TASK DESCRIPTION:
What lines below hold the string "this"? Copy them all.

Data excerpts:
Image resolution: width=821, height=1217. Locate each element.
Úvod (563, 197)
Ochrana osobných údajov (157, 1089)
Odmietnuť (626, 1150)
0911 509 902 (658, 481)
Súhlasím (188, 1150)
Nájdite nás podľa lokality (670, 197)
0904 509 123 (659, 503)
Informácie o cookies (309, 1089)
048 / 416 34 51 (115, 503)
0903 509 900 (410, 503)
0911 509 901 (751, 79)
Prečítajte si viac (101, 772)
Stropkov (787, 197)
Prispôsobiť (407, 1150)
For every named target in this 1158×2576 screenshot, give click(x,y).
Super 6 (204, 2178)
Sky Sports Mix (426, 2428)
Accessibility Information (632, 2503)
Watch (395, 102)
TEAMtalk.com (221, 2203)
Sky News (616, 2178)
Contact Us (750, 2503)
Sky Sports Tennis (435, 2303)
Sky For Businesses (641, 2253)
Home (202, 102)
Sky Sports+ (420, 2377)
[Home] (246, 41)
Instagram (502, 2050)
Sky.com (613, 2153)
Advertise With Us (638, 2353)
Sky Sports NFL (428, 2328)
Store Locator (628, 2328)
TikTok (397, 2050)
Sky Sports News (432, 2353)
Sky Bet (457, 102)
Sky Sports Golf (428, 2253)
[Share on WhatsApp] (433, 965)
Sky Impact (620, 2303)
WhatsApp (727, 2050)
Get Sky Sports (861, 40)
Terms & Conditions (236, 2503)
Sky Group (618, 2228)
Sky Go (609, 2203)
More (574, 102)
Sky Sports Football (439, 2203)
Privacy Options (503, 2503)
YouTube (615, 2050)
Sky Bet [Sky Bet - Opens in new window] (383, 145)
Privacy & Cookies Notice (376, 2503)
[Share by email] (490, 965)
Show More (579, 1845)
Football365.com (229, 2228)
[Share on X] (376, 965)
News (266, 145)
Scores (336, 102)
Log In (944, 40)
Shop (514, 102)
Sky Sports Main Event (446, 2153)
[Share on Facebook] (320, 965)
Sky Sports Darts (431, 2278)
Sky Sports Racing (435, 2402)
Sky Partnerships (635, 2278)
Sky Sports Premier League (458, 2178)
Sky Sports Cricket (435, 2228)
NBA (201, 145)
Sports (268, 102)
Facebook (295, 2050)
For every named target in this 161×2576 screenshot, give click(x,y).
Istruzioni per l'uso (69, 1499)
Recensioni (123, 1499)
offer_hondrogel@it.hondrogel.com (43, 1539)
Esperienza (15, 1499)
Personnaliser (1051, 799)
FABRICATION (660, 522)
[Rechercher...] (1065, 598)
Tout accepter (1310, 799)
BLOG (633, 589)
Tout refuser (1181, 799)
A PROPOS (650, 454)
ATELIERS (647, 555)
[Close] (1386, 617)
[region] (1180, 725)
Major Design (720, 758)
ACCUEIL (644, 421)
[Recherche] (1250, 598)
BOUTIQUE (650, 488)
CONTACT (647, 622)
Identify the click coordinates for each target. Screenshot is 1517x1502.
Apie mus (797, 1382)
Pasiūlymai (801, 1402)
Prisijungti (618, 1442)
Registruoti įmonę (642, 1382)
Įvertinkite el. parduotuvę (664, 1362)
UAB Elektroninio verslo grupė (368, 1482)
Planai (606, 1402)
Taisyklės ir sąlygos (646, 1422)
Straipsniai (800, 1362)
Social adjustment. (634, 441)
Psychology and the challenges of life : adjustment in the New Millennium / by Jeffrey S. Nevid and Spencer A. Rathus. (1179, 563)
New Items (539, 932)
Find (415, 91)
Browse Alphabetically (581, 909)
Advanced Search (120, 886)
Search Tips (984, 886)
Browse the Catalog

ANSWER AREA:
For every named target in this 1158×2576 screenshot, give click(x,y).
For every named target in this 161×2576 screenshot, give click(x,y).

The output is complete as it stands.